▶ _WHAT THE TASK ASKS_: Return each line exactly, from the one that has "Velika odgovornost, ali" through the end of the entries, both ends included. Pictures do not belong.

▶ _INFORMATION SUPPLIED_:
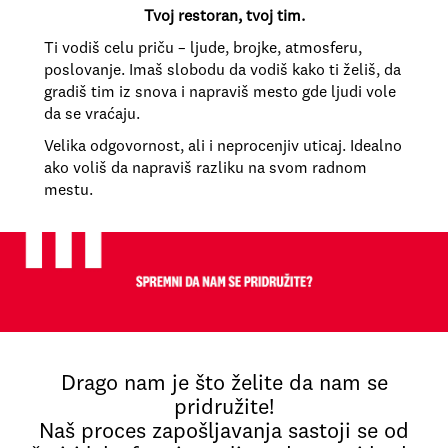
Tvoj restoran, tvoj tim.
Ti vodiš celu priču – ljude, brojke, atmosferu,
poslovanje. Imaš slobodu da vodiš kako ti želiš, da
gradiš tim iz snova i napraviš mesto gde ljudi vole
da se vraćaju.
Velika odgovornost, ali i neprocenjiv uticaj. Idealno
ako voliš da napraviš razliku na svom radnom
mestu.
Drago nam je što želite da nam se
pridružite!
Naš proces zapošljavanja sastoji se od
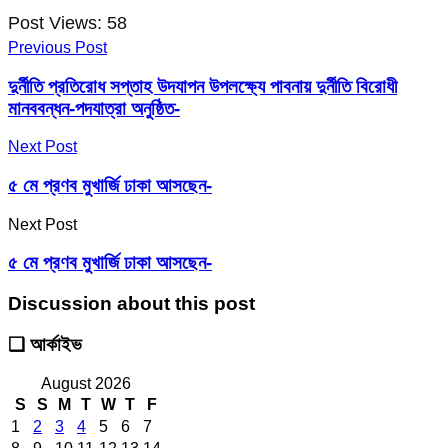
Post Views:
58
Previous Post
দুর্নীতি প্রতিরোধ সপ্তাহ উদযাপন উপলক্ষ্যে পাবনায় দুর্নীতি বিরোধী
মানববন্ধন-পদযাত্রা অনুষ্ঠিত-
Next Post
৫ মে প্রণব মুখার্জি ঢাকা আসছেন-
Next Post
৫ মে প্রণব মুখার্জি ঢাকা আসছেন-
Discussion about this post
❑ আর্কাইভ
August 2026
S
S
M
T
W
T
F
1
2
3
4
5
6
7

▶ _OUTPUT_:
Velika odgovornost, ali i neprocenjiv uticaj. Idealno
ako voliš da napraviš razliku na svom radnom
mestu.
Drago nam je što želite da nam se
pridružite!
Naš proces zapošljavanja sastoji se od
Post Views:
58
Previous Post
দুর্নীতি প্রতিরোধ সপ্তাহ উদযাপন উপলক্ষ্যে পাবনায় দুর্নীতি বিরোধী
মানববন্ধন-পদযাত্রা অনুষ্ঠিত-
Next Post
৫ মে প্রণব মুখার্জি ঢাকা আসছেন-
Next Post
৫ মে প্রণব মুখার্জি ঢাকা আসছেন-
Discussion about this post
❑ আর্কাইভ
August 2026
S
S
M
T
W
T
F
1
2
3
4
5
6
7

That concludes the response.